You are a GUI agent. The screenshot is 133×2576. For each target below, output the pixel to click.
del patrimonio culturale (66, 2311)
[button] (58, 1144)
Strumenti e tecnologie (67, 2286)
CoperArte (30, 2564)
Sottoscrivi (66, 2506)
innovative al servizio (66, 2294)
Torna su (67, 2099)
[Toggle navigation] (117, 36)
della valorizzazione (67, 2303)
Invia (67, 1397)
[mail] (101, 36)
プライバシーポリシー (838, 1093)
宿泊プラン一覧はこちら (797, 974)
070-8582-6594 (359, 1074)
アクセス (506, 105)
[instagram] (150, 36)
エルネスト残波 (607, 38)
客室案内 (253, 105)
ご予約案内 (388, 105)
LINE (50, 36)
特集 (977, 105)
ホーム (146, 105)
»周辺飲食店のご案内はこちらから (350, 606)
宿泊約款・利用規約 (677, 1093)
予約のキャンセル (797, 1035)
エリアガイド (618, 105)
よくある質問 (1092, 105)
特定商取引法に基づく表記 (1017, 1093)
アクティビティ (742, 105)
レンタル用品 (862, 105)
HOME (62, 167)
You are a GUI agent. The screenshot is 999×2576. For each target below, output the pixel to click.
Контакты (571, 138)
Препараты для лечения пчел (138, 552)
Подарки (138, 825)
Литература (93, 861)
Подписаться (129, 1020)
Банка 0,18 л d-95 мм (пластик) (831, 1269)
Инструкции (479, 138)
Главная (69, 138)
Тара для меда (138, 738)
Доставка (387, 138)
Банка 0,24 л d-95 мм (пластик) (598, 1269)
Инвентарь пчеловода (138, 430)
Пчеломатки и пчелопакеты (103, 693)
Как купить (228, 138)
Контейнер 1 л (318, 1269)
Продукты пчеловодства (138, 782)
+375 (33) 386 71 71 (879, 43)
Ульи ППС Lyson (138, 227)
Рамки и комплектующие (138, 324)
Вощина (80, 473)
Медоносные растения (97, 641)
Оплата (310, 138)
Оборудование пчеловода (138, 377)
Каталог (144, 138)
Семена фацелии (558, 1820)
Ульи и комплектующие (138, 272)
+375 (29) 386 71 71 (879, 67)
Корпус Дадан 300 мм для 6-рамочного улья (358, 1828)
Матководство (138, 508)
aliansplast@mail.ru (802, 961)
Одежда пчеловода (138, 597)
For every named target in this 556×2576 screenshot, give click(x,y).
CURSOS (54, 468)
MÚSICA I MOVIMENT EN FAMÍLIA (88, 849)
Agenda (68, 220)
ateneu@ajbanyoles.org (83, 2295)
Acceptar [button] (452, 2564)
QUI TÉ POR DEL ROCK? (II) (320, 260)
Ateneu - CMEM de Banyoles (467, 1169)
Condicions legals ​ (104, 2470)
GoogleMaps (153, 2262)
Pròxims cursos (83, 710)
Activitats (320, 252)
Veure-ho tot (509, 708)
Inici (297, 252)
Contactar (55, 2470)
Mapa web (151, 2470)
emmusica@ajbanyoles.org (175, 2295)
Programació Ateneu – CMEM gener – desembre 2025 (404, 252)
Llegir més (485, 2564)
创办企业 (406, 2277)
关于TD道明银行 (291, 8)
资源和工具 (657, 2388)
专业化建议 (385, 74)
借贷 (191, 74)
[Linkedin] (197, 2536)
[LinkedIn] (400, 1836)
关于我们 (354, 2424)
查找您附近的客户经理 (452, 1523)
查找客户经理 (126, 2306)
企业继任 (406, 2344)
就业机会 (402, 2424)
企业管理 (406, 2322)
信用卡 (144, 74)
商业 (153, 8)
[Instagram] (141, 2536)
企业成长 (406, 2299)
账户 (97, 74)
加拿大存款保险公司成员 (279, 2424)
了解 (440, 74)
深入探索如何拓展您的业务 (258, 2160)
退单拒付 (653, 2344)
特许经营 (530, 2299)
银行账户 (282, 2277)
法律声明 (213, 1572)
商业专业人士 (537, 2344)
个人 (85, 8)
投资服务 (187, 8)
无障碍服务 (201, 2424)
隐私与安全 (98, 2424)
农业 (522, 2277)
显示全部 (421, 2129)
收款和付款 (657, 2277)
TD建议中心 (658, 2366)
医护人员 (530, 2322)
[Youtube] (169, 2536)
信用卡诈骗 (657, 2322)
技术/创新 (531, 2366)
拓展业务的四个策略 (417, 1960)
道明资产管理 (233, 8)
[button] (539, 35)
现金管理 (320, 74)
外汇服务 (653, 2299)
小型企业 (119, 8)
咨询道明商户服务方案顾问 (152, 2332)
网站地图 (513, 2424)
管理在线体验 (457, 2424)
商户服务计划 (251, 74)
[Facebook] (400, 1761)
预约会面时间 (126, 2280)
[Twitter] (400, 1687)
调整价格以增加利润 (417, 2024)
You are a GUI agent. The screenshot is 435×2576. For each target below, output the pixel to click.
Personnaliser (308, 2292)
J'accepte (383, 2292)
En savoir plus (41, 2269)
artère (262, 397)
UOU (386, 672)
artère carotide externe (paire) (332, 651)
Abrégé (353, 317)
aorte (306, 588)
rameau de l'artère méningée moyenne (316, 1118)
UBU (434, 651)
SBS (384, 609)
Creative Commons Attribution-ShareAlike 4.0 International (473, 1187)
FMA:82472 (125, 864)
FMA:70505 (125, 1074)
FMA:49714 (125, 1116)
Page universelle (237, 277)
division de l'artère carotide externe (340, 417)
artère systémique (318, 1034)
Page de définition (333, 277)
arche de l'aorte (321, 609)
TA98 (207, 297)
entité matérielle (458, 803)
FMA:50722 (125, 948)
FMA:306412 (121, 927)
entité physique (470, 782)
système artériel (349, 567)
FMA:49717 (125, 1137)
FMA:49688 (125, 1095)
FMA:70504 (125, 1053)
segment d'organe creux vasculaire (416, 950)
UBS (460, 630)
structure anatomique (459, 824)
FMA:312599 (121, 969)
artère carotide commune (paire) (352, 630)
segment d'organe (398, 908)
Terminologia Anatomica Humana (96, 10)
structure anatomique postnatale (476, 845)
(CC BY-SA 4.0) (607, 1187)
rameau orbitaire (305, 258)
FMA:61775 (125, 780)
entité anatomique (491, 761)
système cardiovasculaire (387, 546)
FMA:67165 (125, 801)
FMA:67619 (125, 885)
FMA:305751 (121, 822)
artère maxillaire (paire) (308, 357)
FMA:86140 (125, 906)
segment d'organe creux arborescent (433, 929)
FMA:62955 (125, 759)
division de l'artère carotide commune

=-=-=

Action item
Every record above must be duplicated exactly.

Finished task
You are a GUI agent. The screenshot is 133×2576. For each target below, output the pixel to click.
del patrimonio culturale (66, 2311)
[button] (58, 1144)
Strumenti e tecnologie (67, 2286)
CoperArte (30, 2564)
Sottoscrivi (66, 2506)
innovative al servizio (66, 2294)
Torna su (67, 2099)
[Toggle navigation] (117, 36)
della valorizzazione (67, 2303)
Invia (67, 1397)
[mail] (101, 36)
プライバシーポリシー (838, 1093)
宿泊プラン一覧はこちら (797, 974)
070-8582-6594 (359, 1074)
アクセス (506, 105)
[instagram] (150, 36)
エルネスト残波 (607, 38)
客室案内 (253, 105)
ご予約案内 (388, 105)
LINE (50, 36)
特集 (977, 105)
ホーム (146, 105)
»周辺飲食店のご案内はこちらから (350, 606)
宿泊約款・利用規約 (677, 1093)
予約のキャンセル (797, 1035)
エリアガイド (618, 105)
よくある質問 (1092, 105)
特定商取引法に基づく表記 (1017, 1093)
アクティビティ (742, 105)
レンタル用品 (862, 105)
HOME (62, 167)
You are a GUI agent. The screenshot is 999×2576. For each target below, output the pixel to click.
Контакты (571, 138)
Препараты для лечения пчел (138, 552)
Подарки (138, 825)
Литература (93, 861)
Подписаться (129, 1020)
Банка 0,18 л d-95 мм (пластик) (831, 1269)
Инструкции (479, 138)
Главная (69, 138)
Тара для меда (138, 738)
Доставка (387, 138)
Банка 0,24 л d-95 мм (пластик) (598, 1269)
Инвентарь пчеловода (138, 430)
Пчеломатки и пчелопакеты (103, 693)
Как купить (228, 138)
Контейнер 1 л (318, 1269)
Продукты пчеловодства (138, 782)
+375 (33) 386 71 71 (879, 43)
Ульи ППС Lyson (138, 227)
Рамки и комплектующие (138, 324)
Вощина (80, 473)
Медоносные растения (97, 641)
Оплата (310, 138)
Оборудование пчеловода (138, 377)
Каталог (144, 138)
Семена фацелии (558, 1820)
Ульи и комплектующие (138, 272)
+375 (29) 386 71 71 (879, 67)
Корпус Дадан 300 мм для 6-рамочного улья (358, 1828)
Матководство (138, 508)
aliansplast@mail.ru (802, 961)
Одежда пчеловода (138, 597)
For every named target in this 556×2576 screenshot, give click(x,y).
CURSOS (54, 468)
MÚSICA I MOVIMENT EN FAMÍLIA (88, 849)
Agenda (68, 220)
ateneu@ajbanyoles.org (83, 2295)
Acceptar [button] (452, 2564)
QUI TÉ POR DEL ROCK? (II) (320, 260)
Ateneu - CMEM de Banyoles (467, 1169)
Condicions legals ​ (104, 2470)
GoogleMaps (153, 2262)
Pròxims cursos (83, 710)
Activitats (320, 252)
Veure-ho tot (509, 708)
Inici (297, 252)
Contactar (55, 2470)
Mapa web (151, 2470)
emmusica@ajbanyoles.org (175, 2295)
Programació Ateneu – CMEM gener – desembre 2025 (404, 252)
Llegir més (485, 2564)
创办企业 (406, 2277)
关于TD道明银行 (291, 8)
资源和工具 (657, 2388)
专业化建议 (385, 74)
借贷 (191, 74)
[Linkedin] (197, 2536)
[LinkedIn] (400, 1836)
关于我们 (354, 2424)
查找您附近的客户经理 (452, 1523)
查找客户经理 (126, 2306)
企业继任 (406, 2344)
就业机会 (402, 2424)
企业管理 (406, 2322)
信用卡 (144, 74)
商业 (153, 8)
[Instagram] (141, 2536)
企业成长 (406, 2299)
账户 (97, 74)
加拿大存款保险公司成员 (279, 2424)
了解 (440, 74)
深入探索如何拓展您的业务 (258, 2160)
退单拒付 (653, 2344)
特许经营 (530, 2299)
银行账户 (282, 2277)
法律声明 (213, 1572)
商业专业人士 (537, 2344)
个人 (85, 8)
投资服务 (187, 8)
无障碍服务 (201, 2424)
隐私与安全 (98, 2424)
农业 (522, 2277)
显示全部 (421, 2129)
收款和付款 (657, 2277)
TD建议中心 (658, 2366)
医护人员 (530, 2322)
[Youtube] (169, 2536)
信用卡诈骗 (657, 2322)
技术/创新 (531, 2366)
拓展业务的四个策略 (417, 1960)
道明资产管理 (233, 8)
[button] (539, 35)
现金管理 (320, 74)
外汇服务 (653, 2299)
小型企业 (119, 8)
咨询道明商户服务方案顾问 (152, 2332)
网站地图 (513, 2424)
管理在线体验 (457, 2424)
商户服务计划 (251, 74)
[Facebook] (400, 1761)
预约会面时间 (126, 2280)
[Twitter] (400, 1687)
调整价格以增加利润 (417, 2024)
You are a GUI agent. The screenshot is 435×2576. For each target below, output the pixel to click.
Personnaliser (308, 2292)
J'accepte (383, 2292)
En savoir plus (41, 2269)
artère (262, 397)
UOU (386, 672)
artère carotide externe (paire) (332, 651)
Abrégé (353, 317)
aorte (306, 588)
rameau de l'artère méningée moyenne (316, 1118)
UBU (434, 651)
SBS (384, 609)
Creative Commons Attribution-ShareAlike 4.0 International (473, 1187)
FMA:82472 (125, 864)
FMA:70505 (125, 1074)
FMA:49714 (125, 1116)
Page universelle (237, 277)
division de l'artère carotide externe (340, 417)
artère systémique (318, 1034)
Page de définition (333, 277)
arche de l'aorte (321, 609)
TA98 (207, 297)
entité matérielle (458, 803)
FMA:50722 (125, 948)
FMA:306412 (121, 927)
entité physique (470, 782)
système artériel (349, 567)
FMA:49717 (125, 1137)
FMA:49688 (125, 1095)
FMA:70504 (125, 1053)
segment d'organe creux vasculaire (416, 950)
UBS (460, 630)
structure anatomique (459, 824)
FMA:312599 (121, 969)
artère carotide commune (paire) (352, 630)
segment d'organe (398, 908)
Terminologia Anatomica Humana (96, 10)
structure anatomique postnatale (476, 845)
(CC BY-SA 4.0) (607, 1187)
rameau orbitaire (305, 258)
FMA:61775 (125, 780)
entité anatomique (491, 761)
système cardiovasculaire (387, 546)
FMA:67165 (125, 801)
FMA:67619 (125, 885)
FMA:305751 (121, 822)
artère maxillaire (paire) (308, 357)
FMA:86140 (125, 906)
segment d'organe creux arborescent (433, 929)
FMA:62955 (125, 759)
division de l'artère carotide commune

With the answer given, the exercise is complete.